**Aim of the task**
Look through the listing below and report every line that contains "services".

--- --- ---

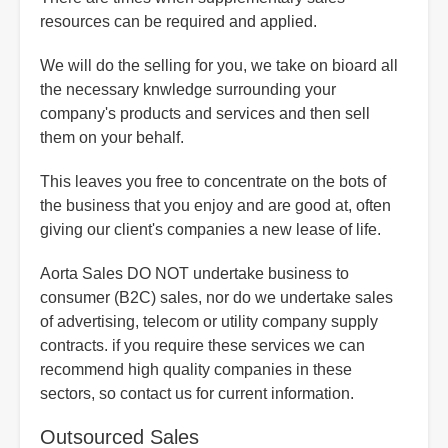
resources can be required and applied.
We will do the selling for you, we take on bioard all
the necessary knwledge surrounding your
company's products and services and then sell
them on your behalf.
This leaves you free to concentrate on the bots of
the business that you enjoy and are good at, often
giving our client's companies a new lease of life.
Aorta Sales DO NOT undertake business to
consumer (B2C) sales, nor do we undertake sales
of advertising, telecom or utility company supply
contracts. if you require these services we can
recommend high quality companies in these
sectors, so contact us for current information.
Outsourced Sales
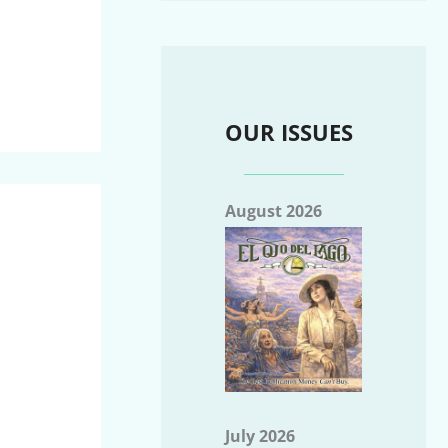
OUR ISSUES
August 2026
July 2026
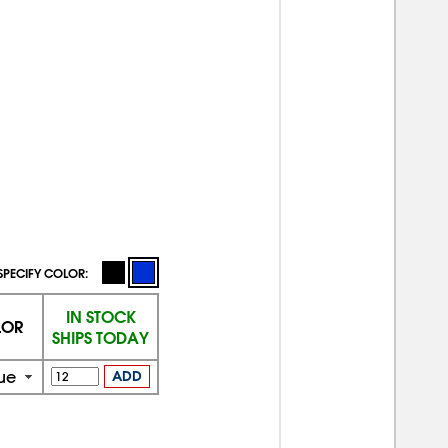
SPECIFY COLOR:
IN STOCK
LOR
SHIPS TODAY
ue
ADD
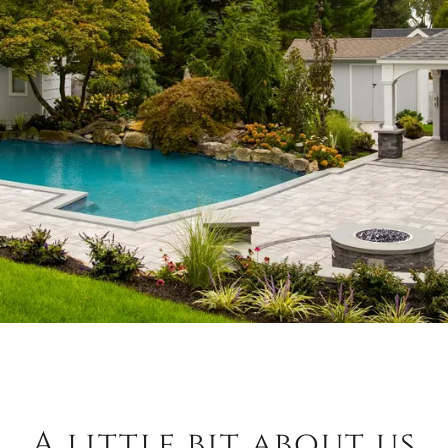
A little bit about us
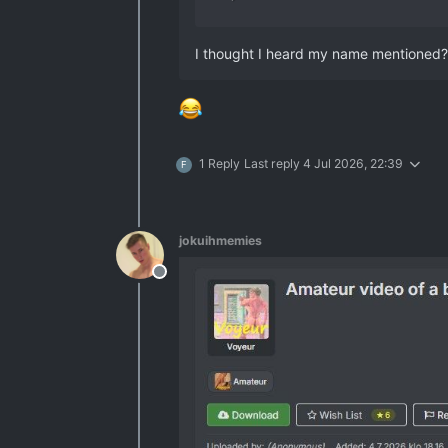
I thought I heard my name mentioned?
1 Reply
Last reply
4 Jul 2026, 22:39
F
jokuihmemies
Offline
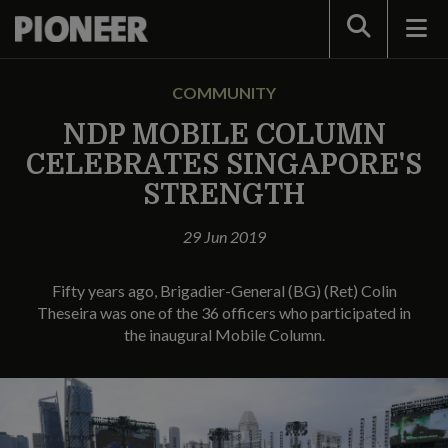
Search
COMMUNITY
NDP MOBILE COLUMN
CELEBRATES SINGAPORE'S
STRENGTH
29 Jun 2019
Fifty years ago, Brigadier-General (BG) (Ret) Colin
Theseira was one of the 36 officers who participated in
the inaugural Mobile Column.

--- --- ---

**Written solution**
company's products and services and then sell
contracts. if you require these services we can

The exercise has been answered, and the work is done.